You are responsible for your team as a whole
This might be a rather hard pill to swallow. I certainly found it as such. But here’s the thing – if you spend majority of your time assisting one or two members of your team, what you are effectively doing is:
- Ignoring other members who might need help.
And yes, it’s a fact.The more time you spend assisting a single person, the more tired you become and the less helpful you are for other members
- Putting your job at risk because, again, the more tired and worn out you become by breastfeeding some people, the less of your daily tasks you will do, and, as a direct result, the less productive you will be, putting your job at risk
- Putting EVERYONE’s jobs at risk because, again, by not being there to assist others when needed and by not doing your tasks, you are endangering the whole team which puts everybody’s job at risk!
So, let me put it as blunt as this:
By making yourself available all the time to everyone, you are doing a disservice to everyone in your team by putting both theirs and your job at risk!
If your team members get fired because the project got endangered due to you parenting certain members of the team – that goes on you!
Does that make you scared? I hope it does!
Defending your time as if your life depends on it
I know, it sounds brutal. But still, someone has to say it. And yes, it is brutal.
This is a concept that I actually heard about from a completely different area. During my post-motorcycle crash period, I spent hours browsing other people’s experiences. And I came around a comment that just stuck with me to this day. “What you want to do is act as if every single guy on the road is a crazy drunk bastard whose primary goal is to try and kill you”.
It’s brutal, I know, but rear-bumping a guy who randomly decided to hit the break in the middle of the highway, sending you flying towards the sky, kind of changes your perspective.
And you know what? I honestly think this is true about time as well. If you are a nice and helpful person who wants to help every living soul out there, the only way to shatter that stupid perspective of yours is to actually go brutal on it. You have to start acting as if every person out there is a crazy maniac whose only job in the world is to suck out all of your time making you unavailable to others, eventually leading to all of them being let go!
Heavy, right? It is. But it should at least make you think!
Does that mean that I should be unavailable all the time?
Absolutely not! I’m sure that many will read just the first part of this article and be like — hell yeah, I’ve been an ignorant jerk and this article just proves that it’s exactly how I should remain! Ha Ha! Jokes on you!
No. Just … no. Just like with every single thing out there, balance is the key. And just like with every thing where finding a balance is the hardest thing in the world, this one is no different either. Finding that balance is HARD! Or maybe even impossible.
So what do you do if you know that you can’t strike that balance and yet you want to make yourself available enough to your people?
As with every other thing out there – you rely on wisdom of those who have tried, failed and learned before you. And as luck would have it, by reading this article, you happened to stumble upon the wisdom of a guy who failed, and keeps failing miserably, but has learned couple of tricks along the way. And as you can imagine, I’ll be happy to share these wisdoms with you.

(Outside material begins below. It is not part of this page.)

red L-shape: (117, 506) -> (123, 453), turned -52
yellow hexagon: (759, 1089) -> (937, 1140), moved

Techniques for making yourself available without burning out in the process
Let me be as candid upfront as possible. Some of these techniques I’ve read about, some I’ve derived from all my previous failures, and some were recommended to me by my manager.

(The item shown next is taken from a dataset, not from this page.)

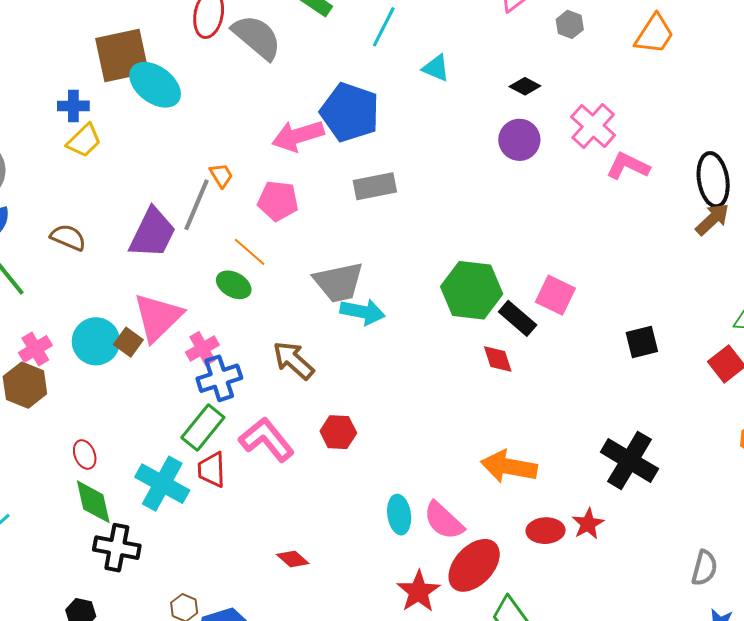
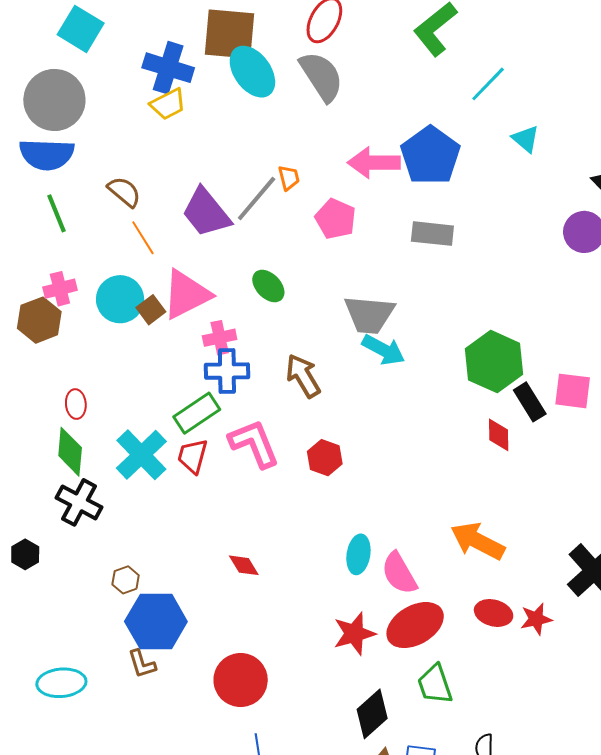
gray semicircle: (257, 37) -> (321, 76), moved
blue cross: (73, 106) -> (168, 68), size x1.6
purple trapezoid: (152, 233) -> (206, 212), turned 98
orange line: (250, 252) -> (143, 238), moved
pink square: (555, 295) -> (573, 391), turned -36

But one thing is true about all of them – they are proven to work and yet can be challenging to implement. They take practice and some mental effort, but the more you apply them the more you will enjoy the journey. And hell, probably the more responsibility will you take along the way.
1. One on Ones
If you’ve never had these with you manager, I can tell you firsthand that you’ve been robbed. Yeah.
One on ones are usually short 30-min meetings that happen every week at the same time. As simple as that. You schedule these with the people you work closely with and you dedicate first 15mins of the meeting to whatever it is that they might need.

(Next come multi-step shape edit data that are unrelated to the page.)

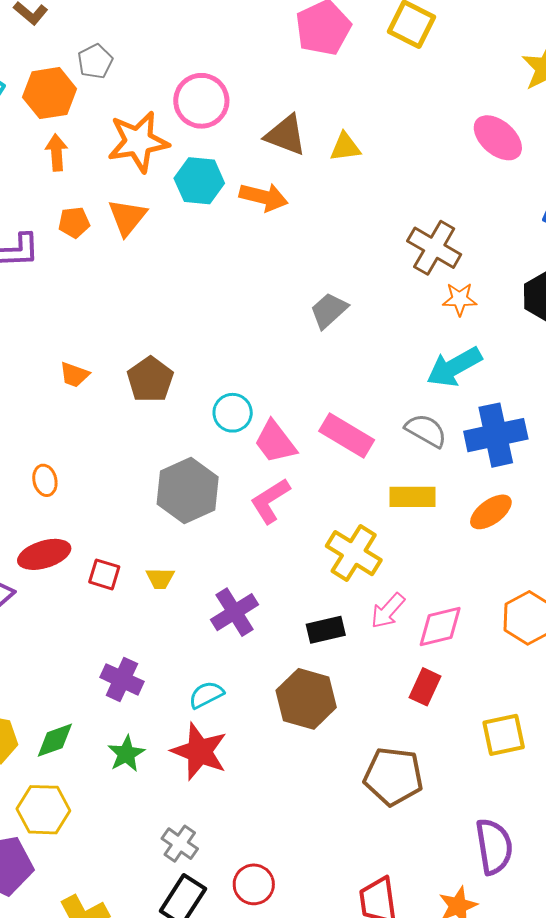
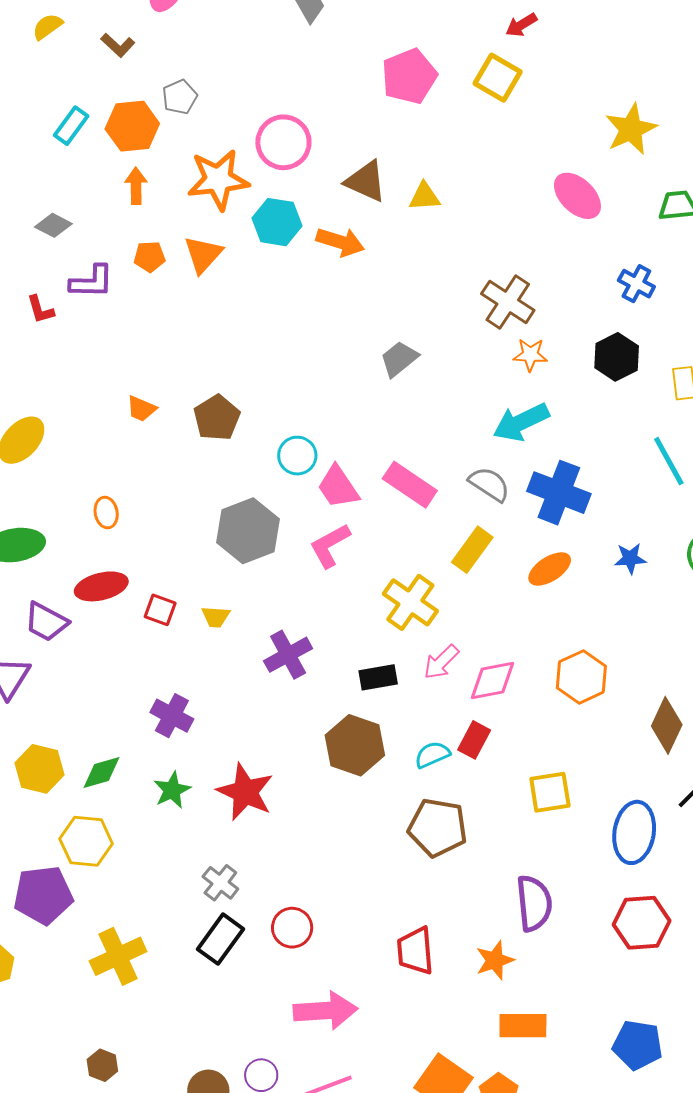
blue cross: (496, 435) -> (559, 493), turned 30
yellow rectangle: (413, 497) -> (472, 550), turned -57
cyan semicircle: (206, 695) -> (432, 755), moved

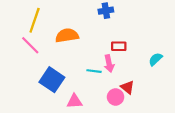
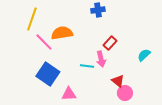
pink line: (30, 45) -> (44, 42), moved
red rectangle: (119, 46) -> (110, 43), turned -48
pink circle: (116, 97) -> (125, 93), moved

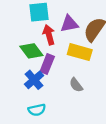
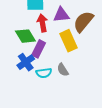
yellow rectangle: (80, 52) -> (69, 41), turned 45
cyan semicircle: (37, 110) -> (44, 73), moved

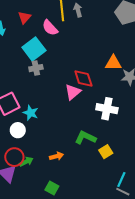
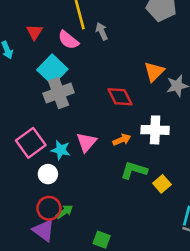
gray arrow: (78, 10) -> (102, 31), moved
orange triangle: (113, 63) -> (154, 72), turned -36
gray cross: (36, 68) -> (59, 93), size x1.6
pink triangle: (73, 92) -> (87, 142), moved
orange arrow: (56, 156) -> (122, 140), moved

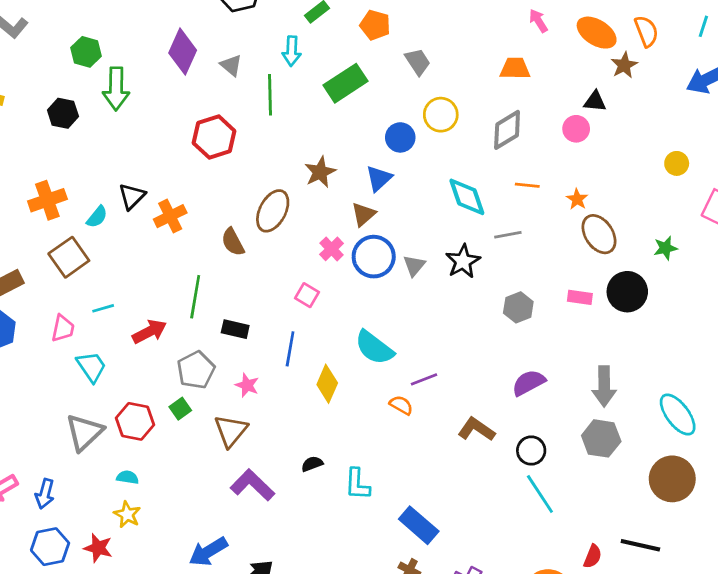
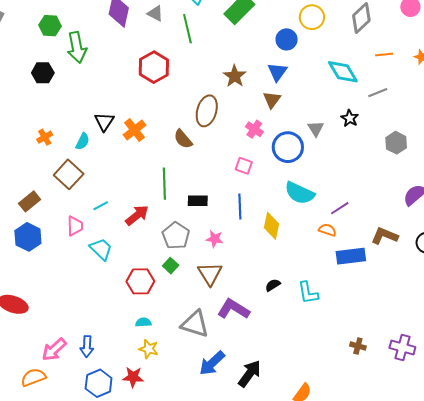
orange cross: (47, 200) -> (45, 137), size x0.6
blue circle: (374, 257) -> (288, 147), moved
black star: (463, 261) -> (350, 118), size x0.7
gray triangle: (84, 432) -> (195, 324), moved, turned -48
blue rectangle: (419, 525) -> (351, 256), moved, turned -36

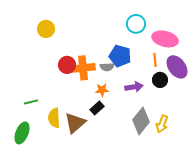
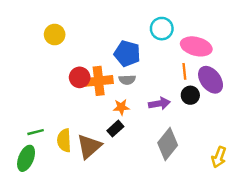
blue pentagon: (120, 56) -> (127, 54), moved
green line: (31, 102) -> (36, 132), moved
yellow arrow: (162, 124) -> (219, 157), moved

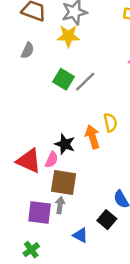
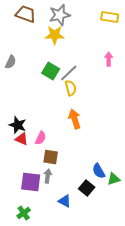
gray semicircle: (28, 50) -> (11, 62), moved
yellow semicircle: (110, 122) -> (71, 88), moved
black star: (65, 144) -> (18, 125), moved
red triangle: (29, 161) -> (22, 139), size x0.6
brown square: (64, 182) -> (51, 157), size x0.7

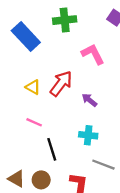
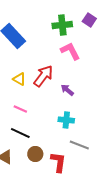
green cross: (65, 20) -> (62, 25), moved
black line: (52, 149) -> (20, 133), moved, turned -48
brown circle: (41, 180) -> (35, 154), moved

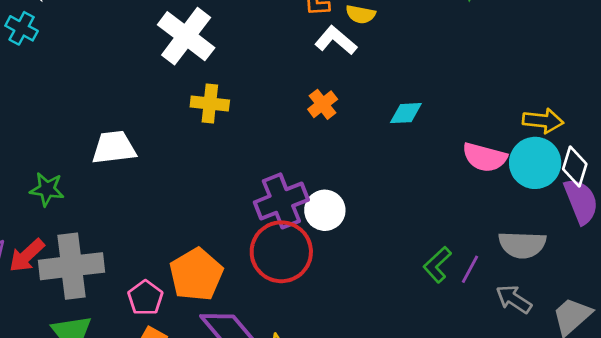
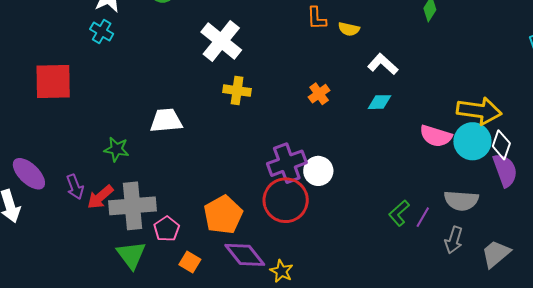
white L-shape: (336, 40) -> (383, 64), moved
yellow arrow: (543, 121) -> (479, 111), size x1.5
pink pentagon: (145, 298) -> (167, 229), moved
gray arrow: (514, 299) -> (454, 240), turned -108

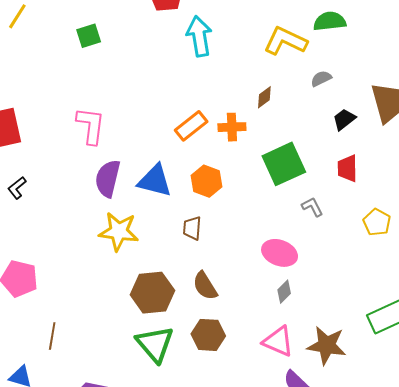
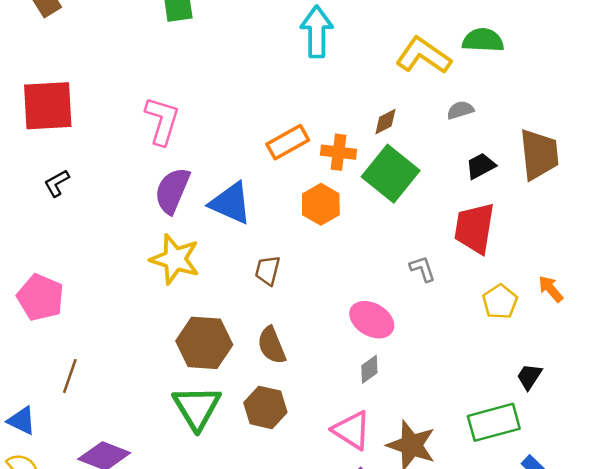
green square: (284, 164) -> (391, 174), moved, turned -36
red trapezoid: (347, 168) -> (474, 228), size x1.5
orange hexagon: (207, 181) -> (321, 204), moved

The true power behind these is that they give people a time slot where they know they have 30mins of your full attention. And frankly, most of the time, whatever the issue is, it can wait for up to 7 days to discuss it.
Even though it might feel as if you are SPENDING more time, the effect is quite the contrary. First, you have a full command of your time and you can PLAN the time to assist. Second, people can better prepare to ask questions and as a direct result of it, they don’t have to ping you ad-hoc all the time. And third, it’s a great way of building a great rapport and relationship with those folks.
Now one might say that these are reserved for team leads and managers. I disagree. Yes, this IS a management technique, but you don’t have to go full protocol here. You can dedicate 30-mins weekly for every person and if they have nothing to discuss, then you simply cancel it. It’s all about giving YOU the control over your time.
2. Open Doors
For those unfamiliar, concept of Open Doors refers to an idea where your door is always open and inviting to anyone who wants to enter and discuss.
The way I suggest people applying this is by scheduling specific times in your calendar when anyone can jump in and ask whatever it is they need.
You really have to experiment with the timings here, but the idea should be clear I hope. Give people time when they can discuss things with you.
3. Handling ad-hoc interruptions
Look, I know that it’s all nice and dandy when you write about it, but then you go out and the real life slaps and KOs you down.
Shit happens. People need you urgently and for valid reasons. They can’t always wait for that Open Door or One on One. Sometimes they REALLY need you NOW and you can’t simply brush them off with “wait for your time slot”.
So what do you do in such scenario? I can tell you what I tend to do:
- You ask how URGENT the thing they need is. 9 out of 10 times, it’s never critical and whatever it is, it can be dealt with at some later point in time. In that case, you go and find a time slot where you can discuss this matter and you schedule a meeting.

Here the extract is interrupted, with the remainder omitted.